Despite being physically close to home, Ms. Lunz Trujillo was surprised by how foreign her upbringing seemed at the college. She was dismayed when she checked out the farm club and learned that its members wanted to brew kombucha, not milk cows. When an art history teacher asked students which famous paintings they’d seen in person, Ms. Lunz Trujillo stayed quiet, because she had never been to an art museum. This sense of cultural alienation molded her research when she became a political scientist: What is rural identity? How does it shape a person’s politics?

This year, Ms. Lunz Trujillo, now an assistant professor at the University of South Carolina, was reading a new, best-selling book that cited her research to explore those same questions. But this recognition didn’t bring the thrill she might have expected.

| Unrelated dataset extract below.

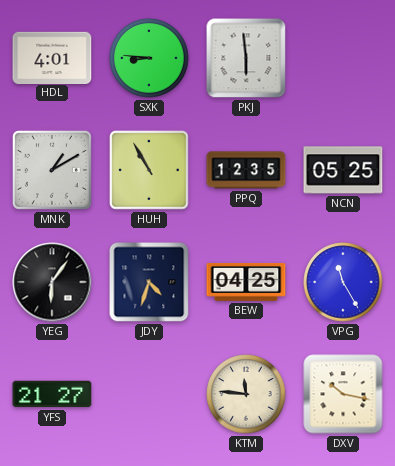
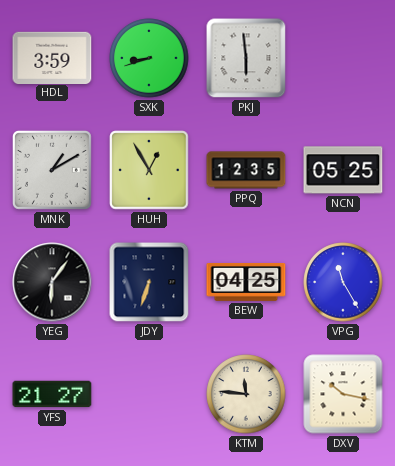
HDL: 4:01 -> 3:59
SXK: 8:46 -> 8:42
HUH: 10:55 -> 12:55
JDY: 4:33 -> 6:33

“It seemed to be more of a hit piece on rural America,” she said.

Published in February, “White Rural Rage,” by the journalist Paul Waldman and the political scientist Tom Schaller, is an unsparing assessment of small-town America. Rural residents, the authors argued, are more likely than city dwellers to excuse political violence, and they pose a threat to American democracy.

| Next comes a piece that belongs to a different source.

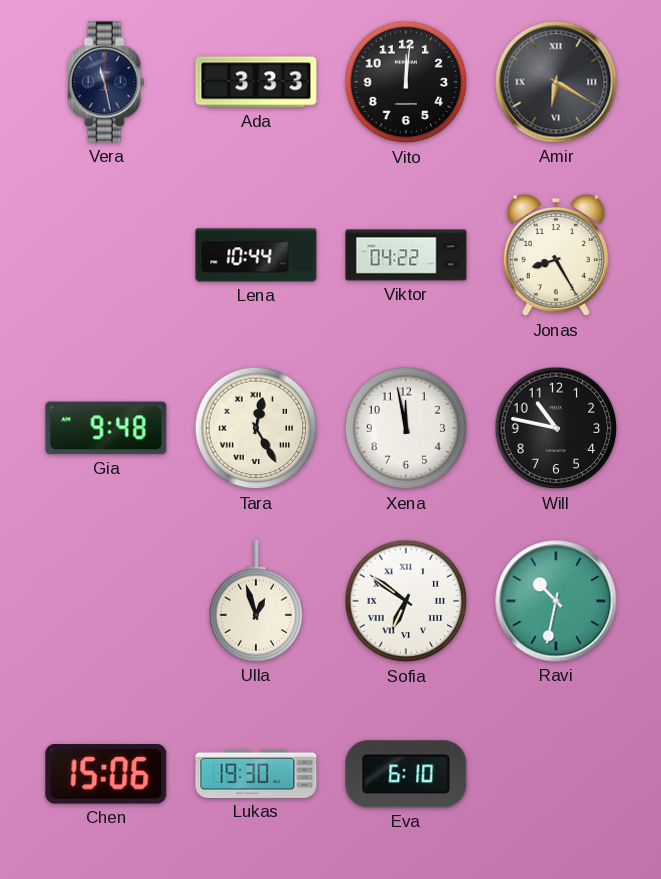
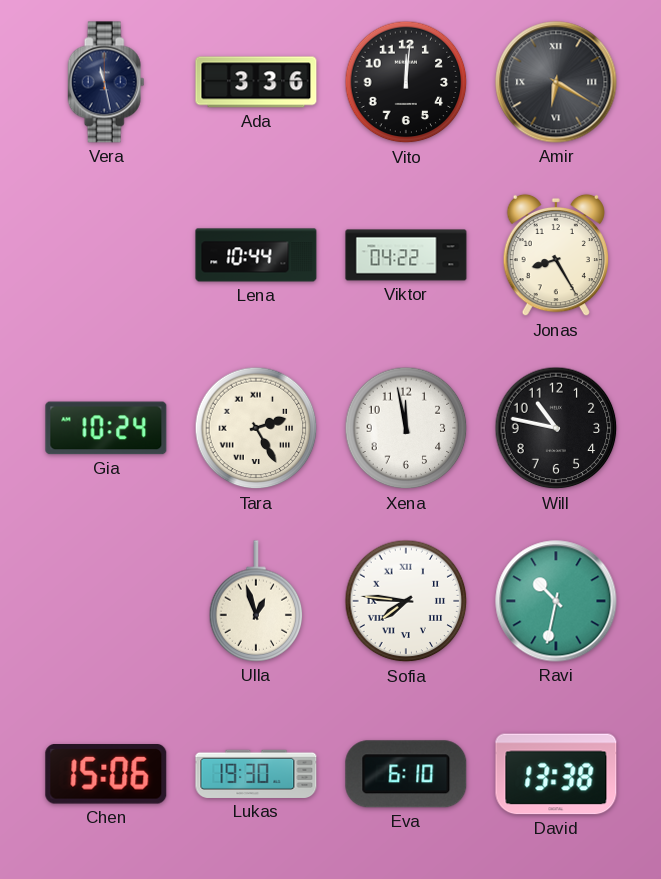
Ada: 3:33 -> 3:36
Gia: 9:48 -> 10:24
Tara: 12:25 -> 2:25
Sofia: 6:51 -> 7:46
David: none -> 13:38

Several rural scholars whose research was included in the book immediately denounced it. In a critical Politico essay, Nick Jacobs, a political scientist at Colby College, wrote, “Imagine my surprise when I picked up the book and saw that some of that research was mine.” Ms. Lunz Trujillo excoriated the book in an opinion piece for Newsweek as “a prime example of how intellectuals sow distrust by villainizing” people unlike them.

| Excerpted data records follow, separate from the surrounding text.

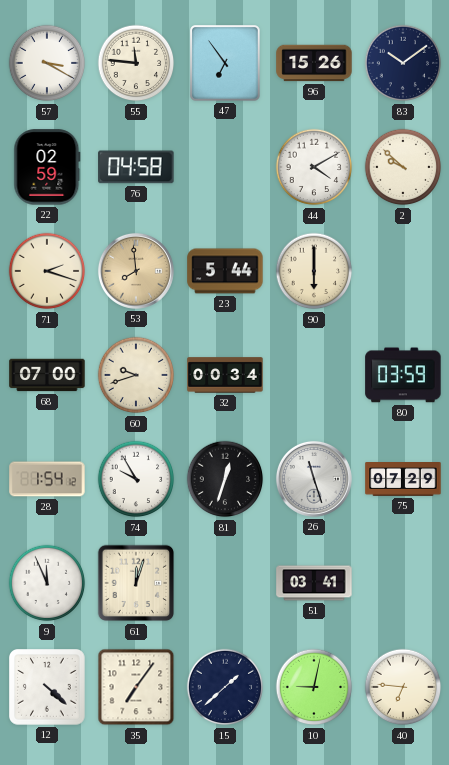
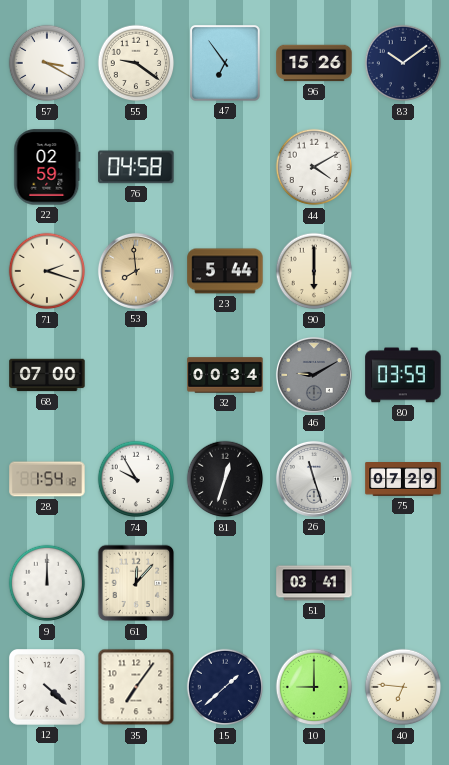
55: 11:46 -> 9:21
2: 9:52 -> none
60: 9:42 -> none
46: none -> 9:10
9: 11:56 -> 12:00
61: 12:03 -> 12:07
10: 9:02 -> 9:00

(The book’s authors were taken aback. Mr. Waldman said in an interview that he surmised the academics were reacting out of protectiveness toward the subjects of their own research and that he viewed some responses to the book as “over-the-top insults.”)

In recent decades, there have been many attempts to offer explanations of why rural Americans consistently vote for Republicans, from “What’s the Matter With Kansas?,” published during the George W. Bush administration, to “Hillbilly Elegy,” which came out just before Donald J. Trump’s victory in 2016. But this latest effort provoked a response that was swift and scathing and revealed something new: the existence of a tightknit group of scholars who are clamoring for more empathetic political analyses of rural Americans.

People who study rural communities often feel that politicians and pundits extract the wrong lessons from their research, partly because they are too far removed from those communities. That’s an issue that rural-studies scholars have tried to remedy, but also feel acutely. Some of these academics were raised on farms or in small towns, but their connections to universities can breed suspicion among the people they research. Books like “White Rural Rage” can make it all the more challenging to overcome that suspicion.

“We contribute to the further denigration of expertise when we say, ‘This is what the experts say about these rubes and bumpkins,’” said Mr. Jacobs, a co-author of “The Rural Voter.” “Who’s going to trust the experts when that’s what the experts have to say about you?”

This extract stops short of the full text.